Work to complete :: Up through the line that contains "Nézzen körül a webshopunkban", retype the entries exactly, beginning at the very first line.

>>>

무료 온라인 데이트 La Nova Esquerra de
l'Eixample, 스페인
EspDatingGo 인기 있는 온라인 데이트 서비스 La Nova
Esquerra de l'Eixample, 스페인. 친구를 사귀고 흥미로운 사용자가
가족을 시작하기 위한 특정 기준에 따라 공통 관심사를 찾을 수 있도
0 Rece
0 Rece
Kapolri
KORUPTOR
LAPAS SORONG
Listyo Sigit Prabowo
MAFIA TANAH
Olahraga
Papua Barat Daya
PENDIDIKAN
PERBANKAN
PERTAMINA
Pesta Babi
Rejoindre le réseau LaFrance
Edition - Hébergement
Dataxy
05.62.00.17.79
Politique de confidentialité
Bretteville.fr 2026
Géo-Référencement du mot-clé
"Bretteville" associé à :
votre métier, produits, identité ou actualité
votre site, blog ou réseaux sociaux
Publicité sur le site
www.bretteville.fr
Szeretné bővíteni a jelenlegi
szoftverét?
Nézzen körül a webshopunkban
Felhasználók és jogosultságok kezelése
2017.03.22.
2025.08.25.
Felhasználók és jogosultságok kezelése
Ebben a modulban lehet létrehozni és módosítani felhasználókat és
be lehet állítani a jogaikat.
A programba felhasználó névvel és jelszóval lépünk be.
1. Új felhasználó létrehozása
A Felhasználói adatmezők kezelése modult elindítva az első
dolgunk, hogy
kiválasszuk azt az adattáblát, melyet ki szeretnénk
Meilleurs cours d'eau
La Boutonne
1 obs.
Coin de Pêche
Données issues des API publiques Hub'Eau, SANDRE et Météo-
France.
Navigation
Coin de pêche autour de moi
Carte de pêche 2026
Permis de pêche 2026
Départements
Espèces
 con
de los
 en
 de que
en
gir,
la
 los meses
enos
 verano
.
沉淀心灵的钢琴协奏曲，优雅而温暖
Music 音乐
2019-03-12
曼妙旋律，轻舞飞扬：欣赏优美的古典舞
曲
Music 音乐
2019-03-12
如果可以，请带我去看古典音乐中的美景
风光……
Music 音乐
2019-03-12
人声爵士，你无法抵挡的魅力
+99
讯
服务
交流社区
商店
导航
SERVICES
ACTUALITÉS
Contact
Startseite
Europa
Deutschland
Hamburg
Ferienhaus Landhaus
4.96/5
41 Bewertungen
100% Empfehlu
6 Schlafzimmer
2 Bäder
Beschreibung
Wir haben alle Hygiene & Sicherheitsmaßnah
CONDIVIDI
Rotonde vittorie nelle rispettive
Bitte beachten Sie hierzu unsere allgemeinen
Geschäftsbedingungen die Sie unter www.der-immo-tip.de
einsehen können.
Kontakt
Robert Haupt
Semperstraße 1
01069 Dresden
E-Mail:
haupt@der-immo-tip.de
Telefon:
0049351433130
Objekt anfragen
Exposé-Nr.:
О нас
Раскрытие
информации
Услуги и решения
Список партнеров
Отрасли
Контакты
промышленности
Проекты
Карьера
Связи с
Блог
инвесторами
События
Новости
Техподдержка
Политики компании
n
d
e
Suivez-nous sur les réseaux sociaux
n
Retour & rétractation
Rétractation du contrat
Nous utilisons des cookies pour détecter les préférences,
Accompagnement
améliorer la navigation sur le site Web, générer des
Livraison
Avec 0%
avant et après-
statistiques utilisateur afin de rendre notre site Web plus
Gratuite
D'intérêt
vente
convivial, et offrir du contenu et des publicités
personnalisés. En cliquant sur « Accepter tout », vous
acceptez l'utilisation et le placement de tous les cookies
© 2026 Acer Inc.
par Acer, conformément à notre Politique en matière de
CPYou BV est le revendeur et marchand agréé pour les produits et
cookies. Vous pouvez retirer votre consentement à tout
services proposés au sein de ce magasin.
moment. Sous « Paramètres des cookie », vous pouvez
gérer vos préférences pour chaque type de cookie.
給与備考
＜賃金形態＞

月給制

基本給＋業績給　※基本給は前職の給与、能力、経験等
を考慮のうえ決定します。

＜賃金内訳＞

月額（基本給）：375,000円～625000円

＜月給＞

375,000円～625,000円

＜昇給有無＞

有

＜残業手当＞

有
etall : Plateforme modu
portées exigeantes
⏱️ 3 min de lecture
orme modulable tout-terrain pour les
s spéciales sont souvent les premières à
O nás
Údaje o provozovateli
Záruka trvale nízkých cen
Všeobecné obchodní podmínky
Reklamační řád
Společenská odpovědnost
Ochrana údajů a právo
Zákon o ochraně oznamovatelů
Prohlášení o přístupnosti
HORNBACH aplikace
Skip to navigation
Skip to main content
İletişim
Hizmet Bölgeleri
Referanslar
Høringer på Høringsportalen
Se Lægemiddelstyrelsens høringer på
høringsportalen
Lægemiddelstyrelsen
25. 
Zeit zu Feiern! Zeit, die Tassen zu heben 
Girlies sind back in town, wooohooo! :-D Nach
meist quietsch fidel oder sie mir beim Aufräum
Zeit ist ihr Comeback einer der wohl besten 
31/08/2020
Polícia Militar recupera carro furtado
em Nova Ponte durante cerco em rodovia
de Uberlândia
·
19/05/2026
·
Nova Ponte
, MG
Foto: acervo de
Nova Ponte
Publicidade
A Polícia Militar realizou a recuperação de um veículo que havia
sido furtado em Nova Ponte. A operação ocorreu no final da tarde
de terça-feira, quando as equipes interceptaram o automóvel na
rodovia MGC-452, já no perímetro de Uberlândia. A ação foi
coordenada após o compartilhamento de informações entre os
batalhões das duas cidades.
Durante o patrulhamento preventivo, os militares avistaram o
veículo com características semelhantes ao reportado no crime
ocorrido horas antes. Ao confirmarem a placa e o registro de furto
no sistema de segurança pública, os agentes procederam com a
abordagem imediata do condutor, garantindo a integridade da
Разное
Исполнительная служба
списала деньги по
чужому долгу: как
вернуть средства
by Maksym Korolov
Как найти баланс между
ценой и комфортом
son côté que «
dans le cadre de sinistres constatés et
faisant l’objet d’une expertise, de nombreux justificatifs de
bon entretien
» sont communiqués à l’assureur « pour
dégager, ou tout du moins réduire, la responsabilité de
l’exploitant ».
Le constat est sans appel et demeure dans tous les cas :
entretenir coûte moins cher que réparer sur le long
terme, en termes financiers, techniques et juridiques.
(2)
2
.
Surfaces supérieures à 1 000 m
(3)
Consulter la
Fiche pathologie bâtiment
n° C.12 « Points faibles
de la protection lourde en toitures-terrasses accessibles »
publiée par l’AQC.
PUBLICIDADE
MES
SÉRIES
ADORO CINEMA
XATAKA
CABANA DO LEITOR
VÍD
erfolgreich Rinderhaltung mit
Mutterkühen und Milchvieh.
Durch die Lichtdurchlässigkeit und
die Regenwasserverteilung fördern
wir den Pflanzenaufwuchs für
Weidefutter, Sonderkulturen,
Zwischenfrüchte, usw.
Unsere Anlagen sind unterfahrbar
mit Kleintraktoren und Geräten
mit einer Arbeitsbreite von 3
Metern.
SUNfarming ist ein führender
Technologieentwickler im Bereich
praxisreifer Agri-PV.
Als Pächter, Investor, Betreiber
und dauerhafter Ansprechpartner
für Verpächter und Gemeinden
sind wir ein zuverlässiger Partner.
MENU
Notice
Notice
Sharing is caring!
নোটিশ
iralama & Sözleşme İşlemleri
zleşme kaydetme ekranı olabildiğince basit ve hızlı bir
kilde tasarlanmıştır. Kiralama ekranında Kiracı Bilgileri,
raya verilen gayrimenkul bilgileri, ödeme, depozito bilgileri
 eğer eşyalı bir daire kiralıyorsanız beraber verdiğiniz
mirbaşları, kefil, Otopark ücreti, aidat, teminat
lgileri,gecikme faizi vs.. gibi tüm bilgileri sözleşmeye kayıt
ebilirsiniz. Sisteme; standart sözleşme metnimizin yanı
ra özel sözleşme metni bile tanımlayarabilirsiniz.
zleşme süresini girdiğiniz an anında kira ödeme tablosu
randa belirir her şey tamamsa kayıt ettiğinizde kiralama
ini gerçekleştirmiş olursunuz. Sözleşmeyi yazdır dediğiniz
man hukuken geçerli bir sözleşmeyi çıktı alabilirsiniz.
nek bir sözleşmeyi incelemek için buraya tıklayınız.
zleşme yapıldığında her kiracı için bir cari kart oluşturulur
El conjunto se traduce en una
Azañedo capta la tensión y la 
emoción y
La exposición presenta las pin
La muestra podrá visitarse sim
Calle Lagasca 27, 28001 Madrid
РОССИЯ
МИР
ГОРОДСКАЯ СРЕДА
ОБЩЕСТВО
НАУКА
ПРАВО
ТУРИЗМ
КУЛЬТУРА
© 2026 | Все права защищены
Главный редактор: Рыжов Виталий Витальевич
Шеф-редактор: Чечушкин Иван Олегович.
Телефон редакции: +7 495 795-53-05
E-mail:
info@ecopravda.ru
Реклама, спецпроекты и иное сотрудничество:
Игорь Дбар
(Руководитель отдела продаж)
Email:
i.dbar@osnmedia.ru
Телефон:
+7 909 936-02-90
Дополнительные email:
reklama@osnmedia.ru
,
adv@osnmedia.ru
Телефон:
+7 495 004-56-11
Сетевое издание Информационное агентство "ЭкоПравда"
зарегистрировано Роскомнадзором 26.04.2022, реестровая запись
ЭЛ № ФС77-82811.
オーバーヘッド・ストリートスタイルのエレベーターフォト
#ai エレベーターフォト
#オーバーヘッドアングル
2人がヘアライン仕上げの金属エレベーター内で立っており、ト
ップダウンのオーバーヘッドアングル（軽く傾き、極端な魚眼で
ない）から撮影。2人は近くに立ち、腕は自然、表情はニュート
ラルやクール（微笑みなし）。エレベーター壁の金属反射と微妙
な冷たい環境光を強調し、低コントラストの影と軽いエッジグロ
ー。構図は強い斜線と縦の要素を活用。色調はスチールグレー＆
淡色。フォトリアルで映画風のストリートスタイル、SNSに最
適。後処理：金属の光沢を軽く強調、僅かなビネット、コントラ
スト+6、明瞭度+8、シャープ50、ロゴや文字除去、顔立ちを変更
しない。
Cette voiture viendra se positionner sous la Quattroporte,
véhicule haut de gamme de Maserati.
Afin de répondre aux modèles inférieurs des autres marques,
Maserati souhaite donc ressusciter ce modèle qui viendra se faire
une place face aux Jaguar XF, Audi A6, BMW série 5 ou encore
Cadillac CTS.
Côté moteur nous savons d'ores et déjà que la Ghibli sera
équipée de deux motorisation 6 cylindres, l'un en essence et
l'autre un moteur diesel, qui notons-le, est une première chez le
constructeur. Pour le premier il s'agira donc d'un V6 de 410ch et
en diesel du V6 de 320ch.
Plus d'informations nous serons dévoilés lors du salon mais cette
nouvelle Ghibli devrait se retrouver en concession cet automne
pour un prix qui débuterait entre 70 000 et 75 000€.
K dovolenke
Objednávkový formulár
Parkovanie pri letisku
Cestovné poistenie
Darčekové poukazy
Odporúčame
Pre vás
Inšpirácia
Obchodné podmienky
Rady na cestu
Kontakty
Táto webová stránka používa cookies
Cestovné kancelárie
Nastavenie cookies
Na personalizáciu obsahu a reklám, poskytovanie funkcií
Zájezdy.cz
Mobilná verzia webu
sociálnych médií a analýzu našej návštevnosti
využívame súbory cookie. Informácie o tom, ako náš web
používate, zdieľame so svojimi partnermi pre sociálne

<<<

Completed task ::
무료 온라인 데이트 La Nova Esquerra de
l'Eixample, 스페인
EspDatingGo 인기 있는 온라인 데이트 서비스 La Nova
Esquerra de l'Eixample, 스페인. 친구를 사귀고 흥미로운 사용자가
가족을 시작하기 위한 특정 기준에 따라 공통 관심사를 찾을 수 있도
0 Rece
0 Rece
Kapolri
KORUPTOR
LAPAS SORONG
Listyo Sigit Prabowo
MAFIA TANAH
Olahraga
Papua Barat Daya
PENDIDIKAN
PERBANKAN
PERTAMINA
Pesta Babi
Rejoindre le réseau LaFrance
Edition - Hébergement
Dataxy
05.62.00.17.79
Politique de confidentialité
Bretteville.fr 2026
Géo-Référencement du mot-clé
"Bretteville" associé à :
votre métier, produits, identité ou actualité
votre site, blog ou réseaux sociaux
Publicité sur le site
www.bretteville.fr
Szeretné bővíteni a jelenlegi
szoftverét?
Nézzen körül a webshopunkban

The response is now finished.